What contests will be on the ballot?

There are a number of races that New Yorkers can weigh in on in this general election. They include the races for governor and lieutenant governor, state comptroller, and state attorney general, as well as for the state Assembly, the U.S. Senate, and the state Senate (though some candidates are running unopposed). While those are the races that will appear statewide, there could be other races on your ballot, depending on where you live.

New York City residents will also get to vote on three ballot questions aimed at establishing a racial equity agenda. A full list of the questions can be found here. There’s also a question posed to New Yorkers on whether they would want the state to issue bonds to cover green infrastructure projects.

Check out a sample ballot here.

How can I get up to speed on the candidates?

Gothamist has closely tracked the race for governor, where incumbent Gov. Kathy Hochul is vying for a full term and to overcome a challenge by Republican Rep. Lee Zeldin.

This fact-checking article outlines some of the main themes throughout the race.

If there’s another race you’re interested in, NYC Votes has a neat guide that lets you get to know the candidates.

I’m going to be slammed during early voting, and I won’t be around on Election Day. Can I still apply for an absentee ballot?

Yes, but the deadline to apply for an absentee ballot online has passed. You can still go to your local BOE office (locations can be found here) to request an absentee ballot, but only until Nov. 7, the day before the general election. The city BOE's borough offices have extended their hours so you can get a ballot.

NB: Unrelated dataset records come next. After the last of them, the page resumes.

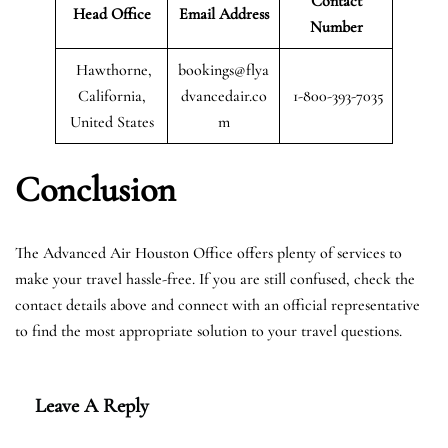
Contact
Head Office
Email Address
Number
Hawthorne,
bookings@flya
California,
dvancedair.co
1-800-393-7035
United States
m
Conclusion
The Advanced Air Houston Office offers plenty of services to
make your travel hassle-free. If you are still confused, check the
contact details above and connect with an official representative
to find the most appropriate solution to your travel questions.
Leave A Reply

Full hours can be found here.

Her are some reason the BOE can provide an absentee ballot: You won’t be in your home county, have a permanent illness or disability, are incarcerated for a crime that’s not deemed a felony, or don’t want to go to a poll site due to fears of catching an illness (that last one is now subject to a pending court case).

Your ballot must be filled out and postmarked no later than Nov. 8. You also have the option of dropping off an absentee ballot at a secure ballot box at a BOE office, an early voting or general election poll site so long as they're open.